Additional practical notes and study tips
- The instructor emphasizes understanding over mechanical execution; practice interpreting t-test results and confidence levels, not just computing numbers.
- Expect to be tested on: one-sample t-test, two-sample t-test (pooled variance), paired t-test (differences), Q-test, regression/calibration basics, and the interpretation of confidence intervals.
- The lab portion is expected to be time-consuming (roughly six hours) but the exam itself is designed to be manageable with careful work.
- Real-world relevance: t-tests and regression underpin quality control, analytical chemistry data interpretation, and method validation.
Quick reference to core formulas (summary)

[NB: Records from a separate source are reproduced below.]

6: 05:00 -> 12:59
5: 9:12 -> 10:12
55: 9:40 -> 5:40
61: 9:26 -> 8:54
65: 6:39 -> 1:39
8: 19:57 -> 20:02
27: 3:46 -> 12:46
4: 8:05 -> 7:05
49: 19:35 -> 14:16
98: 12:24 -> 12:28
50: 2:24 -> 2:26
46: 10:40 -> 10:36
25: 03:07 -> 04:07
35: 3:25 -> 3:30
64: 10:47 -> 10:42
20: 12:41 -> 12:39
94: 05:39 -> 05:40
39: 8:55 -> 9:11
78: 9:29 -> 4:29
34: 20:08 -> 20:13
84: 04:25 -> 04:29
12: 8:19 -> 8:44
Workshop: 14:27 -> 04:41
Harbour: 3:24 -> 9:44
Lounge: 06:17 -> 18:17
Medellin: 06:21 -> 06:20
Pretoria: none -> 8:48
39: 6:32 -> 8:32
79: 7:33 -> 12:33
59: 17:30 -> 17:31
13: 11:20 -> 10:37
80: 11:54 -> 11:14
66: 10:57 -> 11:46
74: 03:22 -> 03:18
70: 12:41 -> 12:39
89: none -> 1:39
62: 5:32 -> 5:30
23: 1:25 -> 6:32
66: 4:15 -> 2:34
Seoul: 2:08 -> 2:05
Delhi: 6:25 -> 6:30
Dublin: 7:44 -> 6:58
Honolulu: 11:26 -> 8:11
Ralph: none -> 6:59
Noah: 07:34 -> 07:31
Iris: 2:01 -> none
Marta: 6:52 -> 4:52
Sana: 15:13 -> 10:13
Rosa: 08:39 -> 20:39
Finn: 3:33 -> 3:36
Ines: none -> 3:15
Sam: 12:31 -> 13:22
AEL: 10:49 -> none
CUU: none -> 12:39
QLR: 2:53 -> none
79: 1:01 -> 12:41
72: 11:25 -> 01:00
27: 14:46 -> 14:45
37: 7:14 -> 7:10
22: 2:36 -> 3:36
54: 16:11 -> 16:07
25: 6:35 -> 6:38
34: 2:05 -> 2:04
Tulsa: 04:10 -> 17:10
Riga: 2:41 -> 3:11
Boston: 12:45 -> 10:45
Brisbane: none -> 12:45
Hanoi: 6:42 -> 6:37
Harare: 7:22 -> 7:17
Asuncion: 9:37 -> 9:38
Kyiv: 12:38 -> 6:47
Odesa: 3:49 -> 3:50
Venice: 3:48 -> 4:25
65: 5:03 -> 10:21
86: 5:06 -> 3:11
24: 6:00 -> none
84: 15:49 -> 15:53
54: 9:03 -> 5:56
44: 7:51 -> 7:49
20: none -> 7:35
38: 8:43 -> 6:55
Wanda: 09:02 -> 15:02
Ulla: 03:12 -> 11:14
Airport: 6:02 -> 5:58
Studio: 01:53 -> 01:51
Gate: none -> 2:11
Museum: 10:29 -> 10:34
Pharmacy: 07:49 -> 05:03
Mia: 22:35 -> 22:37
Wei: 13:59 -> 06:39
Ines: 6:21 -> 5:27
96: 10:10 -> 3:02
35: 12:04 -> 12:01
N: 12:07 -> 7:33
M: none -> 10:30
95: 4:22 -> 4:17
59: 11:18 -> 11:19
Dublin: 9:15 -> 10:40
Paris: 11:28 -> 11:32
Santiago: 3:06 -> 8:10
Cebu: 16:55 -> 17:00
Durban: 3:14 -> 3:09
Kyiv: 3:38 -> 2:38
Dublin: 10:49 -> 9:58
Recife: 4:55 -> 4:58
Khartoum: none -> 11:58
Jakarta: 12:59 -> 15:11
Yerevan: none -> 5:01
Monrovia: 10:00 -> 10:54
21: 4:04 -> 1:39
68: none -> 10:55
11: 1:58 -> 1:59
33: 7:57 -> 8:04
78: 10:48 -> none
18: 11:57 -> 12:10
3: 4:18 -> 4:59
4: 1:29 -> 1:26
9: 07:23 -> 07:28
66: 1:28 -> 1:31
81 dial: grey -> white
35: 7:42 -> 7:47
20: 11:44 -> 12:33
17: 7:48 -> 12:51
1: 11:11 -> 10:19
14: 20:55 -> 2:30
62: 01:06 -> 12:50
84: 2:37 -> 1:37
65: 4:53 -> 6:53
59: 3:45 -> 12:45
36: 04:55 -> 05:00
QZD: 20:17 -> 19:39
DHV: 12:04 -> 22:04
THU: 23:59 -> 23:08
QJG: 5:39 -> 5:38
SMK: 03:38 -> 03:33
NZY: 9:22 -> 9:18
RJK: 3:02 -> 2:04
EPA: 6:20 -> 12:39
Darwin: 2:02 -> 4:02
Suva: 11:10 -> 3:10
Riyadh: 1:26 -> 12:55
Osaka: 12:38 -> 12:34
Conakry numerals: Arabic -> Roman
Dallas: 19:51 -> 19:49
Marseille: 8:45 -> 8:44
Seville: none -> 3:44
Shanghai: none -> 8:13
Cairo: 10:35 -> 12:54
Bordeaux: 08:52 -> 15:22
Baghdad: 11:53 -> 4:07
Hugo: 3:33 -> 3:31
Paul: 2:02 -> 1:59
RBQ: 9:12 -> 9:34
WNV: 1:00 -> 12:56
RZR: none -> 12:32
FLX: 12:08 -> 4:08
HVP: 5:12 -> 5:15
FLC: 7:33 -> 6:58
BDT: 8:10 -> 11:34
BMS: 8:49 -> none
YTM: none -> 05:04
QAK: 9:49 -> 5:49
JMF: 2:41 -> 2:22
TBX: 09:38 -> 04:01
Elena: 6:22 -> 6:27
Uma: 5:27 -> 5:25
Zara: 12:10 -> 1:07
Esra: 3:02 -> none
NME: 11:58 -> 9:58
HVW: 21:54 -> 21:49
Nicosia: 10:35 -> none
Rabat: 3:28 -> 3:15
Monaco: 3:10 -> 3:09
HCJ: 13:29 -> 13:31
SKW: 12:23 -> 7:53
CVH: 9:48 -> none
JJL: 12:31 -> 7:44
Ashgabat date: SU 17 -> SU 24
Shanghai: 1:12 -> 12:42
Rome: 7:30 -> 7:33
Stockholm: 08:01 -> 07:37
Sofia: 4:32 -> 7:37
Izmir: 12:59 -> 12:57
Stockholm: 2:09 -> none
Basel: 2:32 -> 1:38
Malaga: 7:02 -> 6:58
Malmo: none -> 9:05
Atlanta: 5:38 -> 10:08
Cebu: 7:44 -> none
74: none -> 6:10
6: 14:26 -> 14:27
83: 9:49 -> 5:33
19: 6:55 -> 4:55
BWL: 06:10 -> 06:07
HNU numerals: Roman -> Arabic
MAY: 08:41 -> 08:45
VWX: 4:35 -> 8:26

- Confidence interval for one mean:
- $\mu = \bar{x} \pm t_{\alpha/2,\, n-1}\left(\frac{s}{\sqrt{n}}\right)$
- One-sample t-test:
- $t = \frac{\lvert \bar{x} - \mu_0 \rvert}{s/\sqrt{n}}$
- Two-sample t-test (equal variances, pooled):
- $sp^2 = \frac{(n1-1)s1^2 + (n2-1)s2^2}{n1+n_2-2}$
- $t = \frac{\lvert \bar{x}1 - \bar{x}2 \rvert}{sp \sqrt{\frac{1}{n1} + \frac{1}{n_2}}}$
- Paired t-test (differences):
- $t = \frac{\lvert \bar{d} \rvert}{s_d / \sqrt{n}}$
- Q-test for outliers:
- $Q = \frac{\text{gap}}{\text{range}}$
- Linear regression (slope and intercept):
- $b1 = \frac{n \sum xi yi - (\sum xi)(\sum yi)}{n \sum xi^2 - (\sum x_i)^2}$
- $b0 = \bar{y} - b1 \bar{x}$
Closing reminder
- The lab is open and students should prepare to work efficiently; collaboration with peers is common, but it’s essential to understand and justify every step, especially in hypothesis testing and regression analysis.